You will receive a large JSON file in return, which includes not only the matching results but also other aspects of the image, including gender, emotion, facial hair, and a bunch of other interesting things.
{
“FaceRecords”: [
{
“FaceDetail”: {
“Confidence”: 99.99991607666016,
“Eyeglasses”: {
“Confidence”: 99.99878692626953,
“Value”: false
},
“Sunglasses”: {
…
Next, we can write a Python script to download an image from our Raspberry Pi camera and check for faces.
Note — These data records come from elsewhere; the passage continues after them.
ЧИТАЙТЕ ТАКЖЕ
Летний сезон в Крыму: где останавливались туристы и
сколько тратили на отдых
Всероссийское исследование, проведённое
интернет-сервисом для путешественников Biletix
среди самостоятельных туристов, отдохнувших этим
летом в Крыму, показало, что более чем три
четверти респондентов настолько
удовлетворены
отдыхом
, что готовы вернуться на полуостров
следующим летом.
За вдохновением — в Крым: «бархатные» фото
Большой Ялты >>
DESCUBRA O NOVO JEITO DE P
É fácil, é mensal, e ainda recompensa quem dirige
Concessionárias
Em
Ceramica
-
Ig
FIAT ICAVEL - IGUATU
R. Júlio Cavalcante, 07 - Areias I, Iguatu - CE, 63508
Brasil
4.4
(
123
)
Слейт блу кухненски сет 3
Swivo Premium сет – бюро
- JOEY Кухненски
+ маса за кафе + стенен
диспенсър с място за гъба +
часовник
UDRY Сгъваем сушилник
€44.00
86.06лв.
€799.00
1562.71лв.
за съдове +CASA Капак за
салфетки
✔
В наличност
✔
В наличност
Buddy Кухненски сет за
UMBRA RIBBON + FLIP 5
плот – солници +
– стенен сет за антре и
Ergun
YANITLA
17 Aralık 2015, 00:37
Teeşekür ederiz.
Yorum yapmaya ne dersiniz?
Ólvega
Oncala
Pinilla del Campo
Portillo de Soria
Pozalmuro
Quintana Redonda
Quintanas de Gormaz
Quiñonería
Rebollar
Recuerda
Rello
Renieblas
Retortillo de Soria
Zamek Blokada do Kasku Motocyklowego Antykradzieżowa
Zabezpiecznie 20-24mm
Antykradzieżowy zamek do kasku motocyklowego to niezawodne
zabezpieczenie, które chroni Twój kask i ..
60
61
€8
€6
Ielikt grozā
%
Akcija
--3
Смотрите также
In fact, I used a second Raspberry Pi to accomplish this, but running it on the same machine would be easier. You just need to check the /dev/shm/mjpeg/cam.jpg file, and you will know the image file corresponding to a particular camera.
Whichever way, we need to expose this interface functionality in the web server for later use. I used Flask as my web server.
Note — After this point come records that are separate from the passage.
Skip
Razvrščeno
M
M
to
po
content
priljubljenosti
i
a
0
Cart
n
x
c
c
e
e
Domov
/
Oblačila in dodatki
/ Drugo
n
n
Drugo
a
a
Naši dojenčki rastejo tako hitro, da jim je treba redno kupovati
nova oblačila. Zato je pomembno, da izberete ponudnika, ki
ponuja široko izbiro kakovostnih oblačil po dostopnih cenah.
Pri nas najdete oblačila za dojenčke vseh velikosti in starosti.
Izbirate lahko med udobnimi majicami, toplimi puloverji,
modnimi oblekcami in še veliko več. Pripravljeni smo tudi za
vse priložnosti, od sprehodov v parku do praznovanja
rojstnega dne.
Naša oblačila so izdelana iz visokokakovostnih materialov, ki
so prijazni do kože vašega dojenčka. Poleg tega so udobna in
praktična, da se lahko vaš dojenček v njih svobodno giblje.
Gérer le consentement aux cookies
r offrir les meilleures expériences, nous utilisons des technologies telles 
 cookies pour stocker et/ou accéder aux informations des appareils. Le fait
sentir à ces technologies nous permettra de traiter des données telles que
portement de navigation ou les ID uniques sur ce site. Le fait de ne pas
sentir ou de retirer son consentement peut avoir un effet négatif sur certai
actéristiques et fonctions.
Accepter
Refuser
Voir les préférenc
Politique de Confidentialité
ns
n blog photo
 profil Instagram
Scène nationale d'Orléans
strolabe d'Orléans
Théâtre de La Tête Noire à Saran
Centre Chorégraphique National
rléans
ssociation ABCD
from flask import Flask, request
import cameras as c
app = Flask(__name__)
@app.route(‘/faces/
def face_camera(camera):
data = c.face_camera(camera)
return “,”.join(data)
if __name__ == ‘__main__’:
app.run(host=’0.0.0.0′, port=5000)
I have put the parsing code (and all other code mentioned in this article) on github.com/lukas/facerec.
If you have made it this far, you have something very interesting to play with. I found Amazon’s service excellent at recognizing my friends. The only part that seemed a bit troublesome was recognizing my emotions (though that might be more my issue than Amazon’s).
In fact, I sewed one of the Raspberry Pi cameras into a plush toy and set up a very creepy face-recognizing teddy bear sentry on my desk.
Figure 5: The face-recognizing teddy bear Freya. Image courtesy of Lukas Biewald.
Using the Face Recognition Camera with Amazon Echo
Amazon’s Echo makes high-quality voice commands very easy and provides a perfect interface for this type of project. Unfortunately, the best way to use Echo is to have it communicate directly with a stable web service, but we want to place the Raspberry Pi camera behind the router’s firewall on a local network—this makes configuration a bit tricky.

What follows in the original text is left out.